有明先生と瑞穂さん
瑞穂が出て行った部屋で加津佐がぼそりと言った。



「なーに考えてんのー?」

「えーー?べっつにぃ~?」

「・・・・・・」


少し間を置いたあと国見の方に振向く。




「・・・・・・もしかして・・・
俺と二人っきりになりたかった?」


布団から顔半分だけしか出ていないがすごく幸せそうに顔を緩ませている。



「あはっ!違う違う!
有明にちょっとくらいいい思いさせてあげたかったのよー!」

「・・・・・・なーんだ」

「何やらしーこと考えてんだか」

「冷てぇ・・・俺にも優しさが欲しい」

「あーねむっ。オヤスミー」

「・・・・・・・・・」








旅館の外には小さな庭があって、そこそこ整えられた場所がある。


もう少し早い時間ならライトで照らされていたのだが、さすがにこんな時間だと真っ暗だ。

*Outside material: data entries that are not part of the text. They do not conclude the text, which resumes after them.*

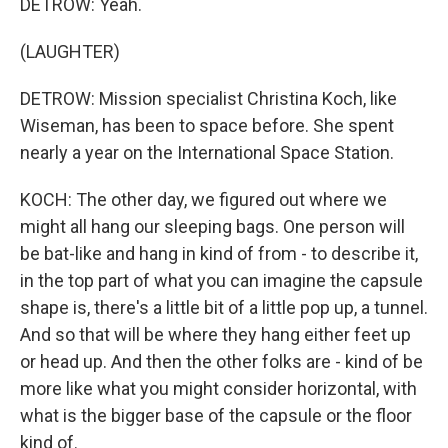
DETROW: Yeah.
(LAUGHTER)
DETROW: Mission specialist Christina Koch, like
Wiseman, has been to space before. She spent
nearly a year on the International Space Station.
KOCH: The other day, we figured out where we
might all hang our sleeping bags. One person will
be bat-like and hang in kind of from - to describe it,
in the top part of what you can imagine the capsule
shape is, there's a little bit of a little pop up, a tunnel.
And so that will be where they hang either feet up
or head up. And then the other folks are - kind of be
more like what you might consider horizontal, with
what is the bigger base of the capsule or the floor
kind of.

有明は庭の隅にあるボロボロのベンチに腰掛け熱を冷ましていた。



電気に邪魔されることのない空はいつも見るそれとは違う。



「うわー!星がいっぱい出てる!」



聞きなれた声―――瑞穂だ。



「瑞穂さん?」

「わっ!先生!
そんなとこにいたんですか?
真っ暗だからわかんなかったです」


(じゃあさっきのはでっかい独り言か・・・)

ぷっと笑うと不思議そうな顔をして隣に腰掛けた。